19-year-old Joseph Garrison from Wisconsin, USA, finally pleaded guilty to organizing a large-scale attack on a betting site. For the first time, the teenager became widely known in May of this year, when it was reported that he managed to hack 60 thousand accounts of the DraftKings betting service using the "Credential Stuffing" method.
After gaining access to user accounts, Garrison and his accomplices linked a new payment method in their personal account, adding $ 5 to the account for verification, and then withdrawing all funds deposited to the user's balance through it.
According to the court, the attackers stole about 600 thousand dollars from about 1,600 accounts in this way. During a search of Garrison's computer, the police found about 40 million credentials that could be used in attacks by the method of selection.
In addition, analysis of Garrison's phone revealed correspondence between him and his accomplices, where participants in the scheme discussed potential ways to hack the target site and possible monetization of this procedure.
The final decision of the court is yet to be heard, but the maximum penalty that the teenager faces is up to five years in prison.
This incident clearly demonstrates that the unreliable protection of accounts on popular sites, especially those related to finance, can lead to real damage to its users.: both in the form of loss of funds, and in the form of leakage of confidential data.
Unique complex passwords and two-factor authentication are the security methods that in modern reality should be integrated by default on absolutely all sites with the ability to log in. This is the only way to avoid the risks associated with hacking accounts.
19-year-old Joseph Garrison from Wisconsin, USA, finally pleaded guilty to organizing a large-scale attack on a betting site. For the first time, the teenager became widely known in May of this year, when it was reported that he managed to hack 60 thousand accounts of the DraftKings betting service using the "Credential Stuffing" method.
After gaining access to user accounts, Garrison and his accomplices linked a new payment method in their personal account, adding $ 5 to the account for verification, and then withdrawing all funds deposited to the user's balance through it.
According to the court, the attackers stole about 600 thousand dollars from about 1,600 accounts in this way. During a search of Garrison's computer, the police found about 40 million credentials that could be used in attacks by the method of selection.

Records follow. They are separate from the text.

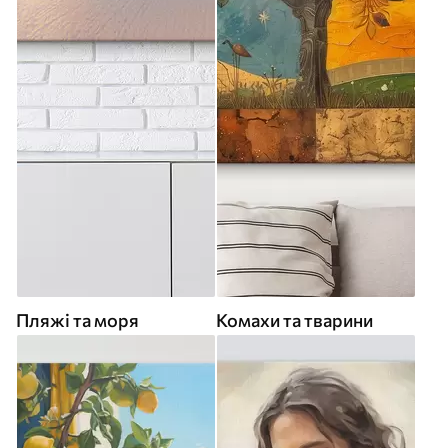
Пляжі та моря
Комахи та тварини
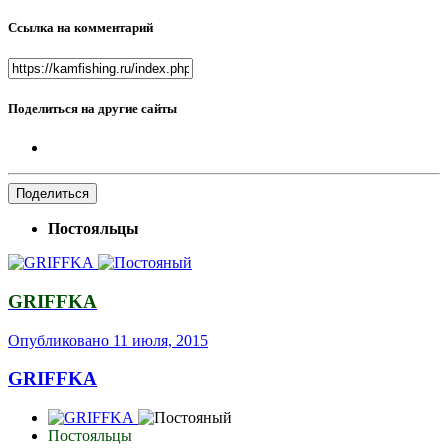
Ссылка на комментарий
Поделиться на другие сайты
Поделиться
Постояльцы
GRIFFKA
Опубликовано
11 июля, 2015
GRIFFKA
Постояльцы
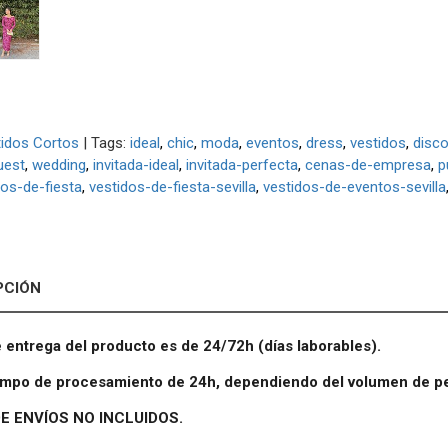
idos Cortos
|
Tags:
ideal
chic
moda
eventos
dress
vestidos
disc
uest
wedding
invitada-ideal
invitada-perfecta
cenas-de-empresa
p
dos-de-fiesta
vestidos-de-fiesta-sevilla
vestidos-de-eventos-sevilla
PCIÓN
e entrega del producto es de 24/72h (días laborables).
iempo de procesamiento de 24h, dependiendo del volumen de p
E ENVÍOS NO INCLUIDOS.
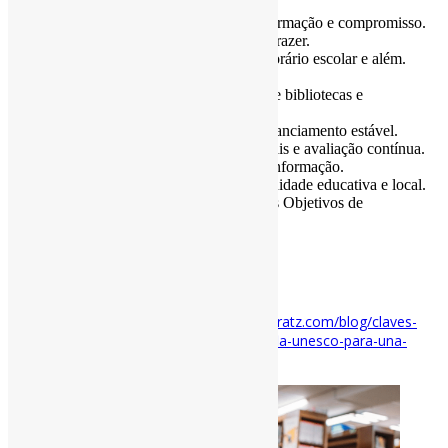
experiências.
São geridas por profissionais com formação e compromisso.
Promovem a leitura como hábito e prazer.
Oferecem serviços durante todo o horário escolar e além.
São espaços seguros e de confiança.
Fazem parte de redes mais amplas de bibliotecas e
conhecimento.
Precisam de apoio institucional e financiamento estável.
São geridas com critérios profissionais e avaliação contínua.
Defendem o acesso aberto / livre à informação.
Contribuem com valor para a comunidade educativa e local.
Contribuem para o cumprimento dos Objetivos de
Desenvolvimento Sustentável.
#BibliotecasEscolares #IFLA
via Baratz
Disponível em:
https://www.comunidadbaratz.com/blog/claves-
del-manifiesto-de-bibliotecas-escolares-ifla-unesco-para-una-
biblioteca-mas-viva-e-inclusiva/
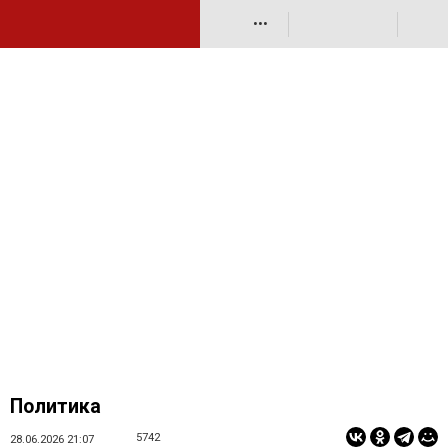
•••
Политика
5742
28.06.2026 21:07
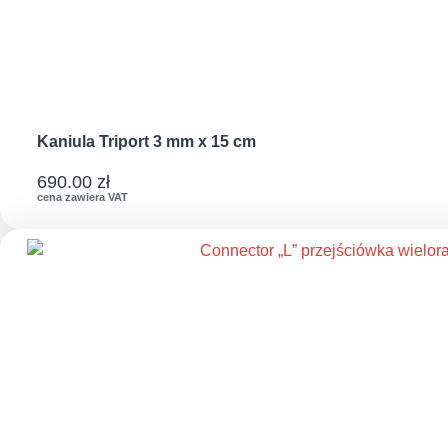
Kaniula Triport 3 mm x 15 cm
690.00
zł
cena zawiera VAT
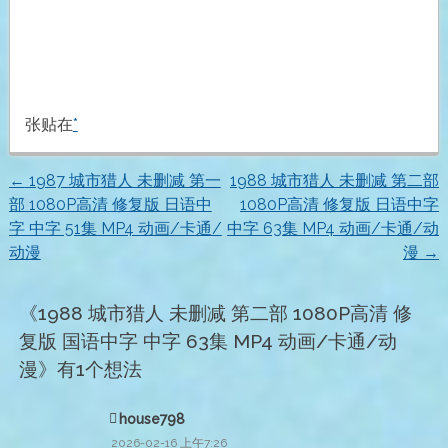
张贴在
*
←
1987 城市猎人 未删减 第一
1988 城市猎人 未删减 第二部
文
部 1080P高清 修复版 日语中
1080P高清 修复版 日语中字
字 中字 51集 MP4 动画/卡通/
中字 63集 MP4 动画/卡通/动
章
动漫
漫
→
导
《
1988 城市猎人 未删减 第二部 1080P高清 修
航
复版 国语中字 中字 63集 MP4 动画/卡通/动
漫
》有1个想法
house798
2026-02-16 上午7:26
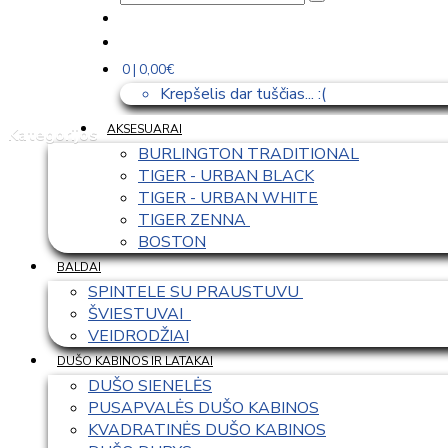
0 | 0,00€
Krepšelis dar tuščias... :(
AKSESUARAI
Kategorijos
BURLINGTON TRADITIONAL
TIGER - URBAN BLACK
TIGER - URBAN WHITE
TIGER ZENNA 
BOSTON
BALDAI
SPINTELE SU PRAUSTUVU 
ŠVIESTUVAI  
VEIDRODŽIAI
DUŠO KABINOS IR LATAKAI
DUŠO SIENELĖS
PUSAPVALĖS DUŠO KABINOS
KVADRATINĖS DUŠO KABINOS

In addition, analysis of Garrison's phone revealed correspondence between him and his accomplices, where participants in the scheme discussed potential ways to hack the target site and possible monetization of this procedure.
The final decision of the court is yet to be heard, but the maximum penalty that the teenager faces is up to five years in prison.
This incident clearly demonstrates that the unreliable protection of accounts on popular sites, especially those related to finance, can lead to real damage to its users.: both in the form of loss of funds, and in the form of leakage of confidential data.
Unique complex passwords and two-factor authentication are the security methods that in modern reality should be integrated by default on absolutely all sites with the ability to log in. This is the only way to avoid the risks associated with hacking accounts.